De Martini spent the last 15 years over at industry mega giant Electronic Arts, where he dabbled in such avenues as EA Origin, the EA Partner program, and EA's Redwood Shores studio. De Martini spoke with GamesIndustry International, revealing that he hadn't initially thought about returning to the industry so quickly, or at all after his split with EA a few months ago.

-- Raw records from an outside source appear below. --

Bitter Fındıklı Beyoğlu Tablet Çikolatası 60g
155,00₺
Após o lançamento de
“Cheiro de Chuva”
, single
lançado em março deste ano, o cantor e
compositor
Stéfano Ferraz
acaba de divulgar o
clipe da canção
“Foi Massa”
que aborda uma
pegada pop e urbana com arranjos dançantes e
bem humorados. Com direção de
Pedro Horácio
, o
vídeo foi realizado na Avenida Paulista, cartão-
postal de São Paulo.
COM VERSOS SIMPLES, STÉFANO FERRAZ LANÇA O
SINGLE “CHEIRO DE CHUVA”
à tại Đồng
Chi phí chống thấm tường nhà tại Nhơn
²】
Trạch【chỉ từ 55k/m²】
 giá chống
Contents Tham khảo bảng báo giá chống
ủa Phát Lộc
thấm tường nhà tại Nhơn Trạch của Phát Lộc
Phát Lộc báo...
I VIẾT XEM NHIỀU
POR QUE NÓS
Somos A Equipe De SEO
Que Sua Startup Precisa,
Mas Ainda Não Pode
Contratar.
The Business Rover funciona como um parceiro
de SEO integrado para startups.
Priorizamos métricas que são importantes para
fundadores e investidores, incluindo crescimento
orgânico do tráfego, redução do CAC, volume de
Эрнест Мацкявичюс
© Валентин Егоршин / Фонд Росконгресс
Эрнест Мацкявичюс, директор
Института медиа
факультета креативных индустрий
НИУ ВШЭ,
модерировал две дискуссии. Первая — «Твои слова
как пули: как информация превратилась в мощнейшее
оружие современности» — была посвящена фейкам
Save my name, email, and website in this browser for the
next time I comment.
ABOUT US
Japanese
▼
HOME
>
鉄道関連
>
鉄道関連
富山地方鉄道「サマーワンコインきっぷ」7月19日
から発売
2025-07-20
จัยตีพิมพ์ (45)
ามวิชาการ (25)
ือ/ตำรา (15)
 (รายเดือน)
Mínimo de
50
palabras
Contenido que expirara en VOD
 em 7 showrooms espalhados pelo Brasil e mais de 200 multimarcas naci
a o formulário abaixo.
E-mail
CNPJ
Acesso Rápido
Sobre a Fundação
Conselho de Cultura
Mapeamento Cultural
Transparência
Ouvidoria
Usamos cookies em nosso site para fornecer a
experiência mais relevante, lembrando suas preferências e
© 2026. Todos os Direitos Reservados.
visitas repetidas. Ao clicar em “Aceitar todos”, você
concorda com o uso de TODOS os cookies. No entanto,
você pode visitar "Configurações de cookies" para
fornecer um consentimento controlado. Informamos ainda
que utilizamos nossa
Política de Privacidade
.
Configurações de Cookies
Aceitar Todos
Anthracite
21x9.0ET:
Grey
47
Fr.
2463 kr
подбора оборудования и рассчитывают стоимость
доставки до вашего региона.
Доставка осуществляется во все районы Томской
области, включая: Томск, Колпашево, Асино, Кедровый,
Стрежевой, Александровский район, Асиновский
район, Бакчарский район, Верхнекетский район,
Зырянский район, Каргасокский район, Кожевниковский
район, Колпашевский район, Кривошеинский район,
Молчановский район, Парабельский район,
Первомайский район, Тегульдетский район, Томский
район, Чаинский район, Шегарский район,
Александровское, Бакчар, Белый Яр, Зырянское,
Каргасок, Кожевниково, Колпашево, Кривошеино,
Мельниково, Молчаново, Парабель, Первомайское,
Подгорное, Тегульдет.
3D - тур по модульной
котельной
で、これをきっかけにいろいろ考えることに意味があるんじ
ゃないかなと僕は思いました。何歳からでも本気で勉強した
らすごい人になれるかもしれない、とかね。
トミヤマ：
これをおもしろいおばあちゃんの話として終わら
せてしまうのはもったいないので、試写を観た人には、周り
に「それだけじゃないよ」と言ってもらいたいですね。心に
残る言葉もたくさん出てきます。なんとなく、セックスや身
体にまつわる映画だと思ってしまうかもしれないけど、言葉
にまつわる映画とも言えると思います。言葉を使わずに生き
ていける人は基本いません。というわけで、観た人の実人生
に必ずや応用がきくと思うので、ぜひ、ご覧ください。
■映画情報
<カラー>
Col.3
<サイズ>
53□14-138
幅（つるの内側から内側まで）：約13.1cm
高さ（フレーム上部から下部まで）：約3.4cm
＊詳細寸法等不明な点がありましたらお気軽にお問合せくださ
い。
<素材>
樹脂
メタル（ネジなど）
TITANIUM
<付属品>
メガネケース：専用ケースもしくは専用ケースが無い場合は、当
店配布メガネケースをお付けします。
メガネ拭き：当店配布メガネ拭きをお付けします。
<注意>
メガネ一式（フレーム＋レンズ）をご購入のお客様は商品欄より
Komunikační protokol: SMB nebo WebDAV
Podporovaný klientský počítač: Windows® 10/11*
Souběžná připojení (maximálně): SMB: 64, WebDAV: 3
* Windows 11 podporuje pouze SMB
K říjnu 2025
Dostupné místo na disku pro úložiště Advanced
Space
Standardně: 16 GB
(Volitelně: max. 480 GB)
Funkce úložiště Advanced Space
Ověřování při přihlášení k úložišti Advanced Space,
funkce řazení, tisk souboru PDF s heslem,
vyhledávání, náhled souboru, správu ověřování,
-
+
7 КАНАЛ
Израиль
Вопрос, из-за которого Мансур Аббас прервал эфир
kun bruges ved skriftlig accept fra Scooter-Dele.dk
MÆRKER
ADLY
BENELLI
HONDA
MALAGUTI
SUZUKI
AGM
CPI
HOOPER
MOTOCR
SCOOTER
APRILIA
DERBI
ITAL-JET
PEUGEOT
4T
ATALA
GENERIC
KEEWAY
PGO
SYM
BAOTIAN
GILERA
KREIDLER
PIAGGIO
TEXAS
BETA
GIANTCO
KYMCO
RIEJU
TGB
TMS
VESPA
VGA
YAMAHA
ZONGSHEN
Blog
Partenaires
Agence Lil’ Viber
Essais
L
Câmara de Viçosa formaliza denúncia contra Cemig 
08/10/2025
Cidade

De Martini said of Oculus, and the future potential,

"I was ready to potentially retire to the golf course, and this was just so ground-breaking that it took me out of playing golf three days a week,

De Martini continued speaking with GamesIndustry International, describing his initial reaction to the Oculus, "within about 30 seconds, I was sold not only on the potential of this device, but what this device actually can do,"

One big question mark for the Oculus has been the developer on-boarding, and De Martini seems confident that in addition to huge names like Valve, Epic Games, CCP, and Unity, end users can expect a bevy of support from large publishers as well,

I think you're going to see the EAs of the world, the Activisions of the world, along with all the other independent developers jumping on board.

The Oculus team has been making headlines of late in the way of staff acquisitions with the addition of John Carmack full time from Id, but also as the idea of adding in Xbox One and PS4 support becomes more of a possibility. Oculus vice president of product Nate Mitchell, said that while there is a huge PC base at Oculus, there is also a huge console base, and that we shouldn't rule out Oculus on consoles just yet.

The hurdle Oculus faces with consoles is a very valid concern, and one that CEO Palmer Luckey has been quoted as stating that consoles are "too limited" for what Oculus is trying to do. Luckey brings out a very valid point, one that Mitchell also agrees with, that consoles are essentially locked in to the hardware at the beginning of the cycle.

While Oculus has yet to claim any install base whatsoever, the company is doing a phenomonal job of staying relevant and on the tip of the tongue of all in the gaming world regarding upcoming exciting turns for the industry. De Martini certainly has his head screwed on straight with the perception of VR in gaming, and as the GamesIndustry article states, "He likens the difference between the VR of yesterday and today to the difference between mobile phone 15 years ago and now."

In a somewhat shocking remark, De Martini also is quoted as saying that gamers don't care about visual fidelity anymore,

People are so tired of the last 15 years of the game industry, hearing about 'greater visual fidelity, no one cares about greater visual fidelity anymore. It's already good enough. We don't need things to look even better; we need the experience to fundamentally change, and the Oculus platform is a fundamental change to how people will experience games.

While time will tell the fate of the Oculus and the statement that gamers don't care about visual fidelity, it remains to be seen how the Rift will fare as an experience driver. Only time will tell if the hardware be treated as a transcendental experience; or more like the motion controllers of last generation that, while novel, provided limited realistic and continued use for many gamers.